LAWS(KER)-1992-6-36

HAROON Vs. SAINABHA BEEVI ZEENATH

Decided On June 02, 1992
HAROON Appellant
V/S
SAINABHA BEEVI ZEENATH Respondents

JUDGEMENT

(1.) First respondent filed M.C. 27 of 1980 before the Judicial Magistrate of the First Class, Ambalapuzha claiming maintenance for her and her son (second respondent). Maintenance was granted and the petitioner was directed to pay monthly allowance of Rs.100/- each to respondents 1 and 2. Contention of the petitioner is that on 9-11-1982 the matter was settled out of Court and the first respondent executed an agreement in favour of the petitioner and a lump sum of Rs.2,500/-was received by her from him. It is submitted that in view of the agreement whereby all the disputes regarding maintenance were permanently settled and all legal proceedings closed, first respondent cannot make any claim for maintenance from the petitioner. Such a contention was raised when respondents 1 and 2 filed application under S.128 Cr.P.C. to execute the order of maintenance granted by the Court.

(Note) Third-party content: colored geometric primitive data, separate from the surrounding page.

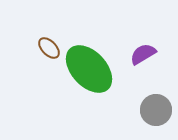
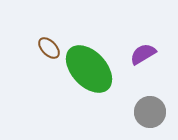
gray circle: moved 6 px left, 2 px down
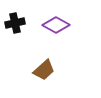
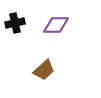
purple diamond: rotated 28 degrees counterclockwise
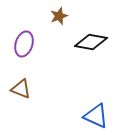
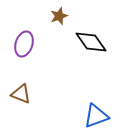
black diamond: rotated 44 degrees clockwise
brown triangle: moved 5 px down
blue triangle: rotated 44 degrees counterclockwise
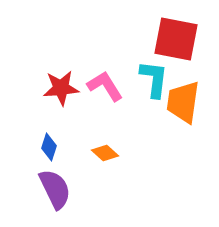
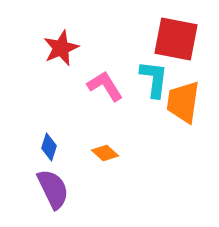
red star: moved 40 px up; rotated 18 degrees counterclockwise
purple semicircle: moved 2 px left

(2.) Learned counsel for the petitioner contended that the very fact that Crl.M.P. 2769 of 1991 was filed under S.128 Cr.P.C. on 29-6-1991 i.e. approximately 9 years after the date of agreement is by itself sufficient to hold that the first respondent had voluntarily relinquished all her rights in view of the lump sum payment as per the agreement dated 9-11-1982. Learned counsel for the respondents 1 and 2 pointed out that merely because Crl.M.P. 2769 of 1991 was filed long after the agreement it is not possible to come to a conclusion that the right to claim maintenance recognised by the Court below no longer exists. Counsel pointed out that the maintenance awarded under S.125 will continue to remain in force unless and until it is cancelled or varied and so long as that has not been done petitioner cannot advance a case on the strength of the agreement entered into between the petitioner and the first respondent particularly in view of the fact that it is opposed to public policy. There is considerable force in the above contention.

(3.) As the statutory obligation is there on the part of the petitioner to maintain his wife and minor son who are unable to maintain themselves he cannot be permitted to contract out of such an obligation. If he is allowed to do so, it would certainly defeat a legal right recognised by the Court under S.125 of the Cr.P.C. The agreement propounded by the petitioner cannot annihilate the statutory right of respondents 1 and 2 in claiming maintenance under S.125 Cr.P.C. The agreement is certainly opposed to public policy. Obviously the Court cannot enforce an illegal agreement. A waiver in derogation of a statutory right cannot be recognised by the Court as it affects public policy and as it is against the very statutory obligation imposed on a husband to maintain his wife and children who are unable to maintain themselves.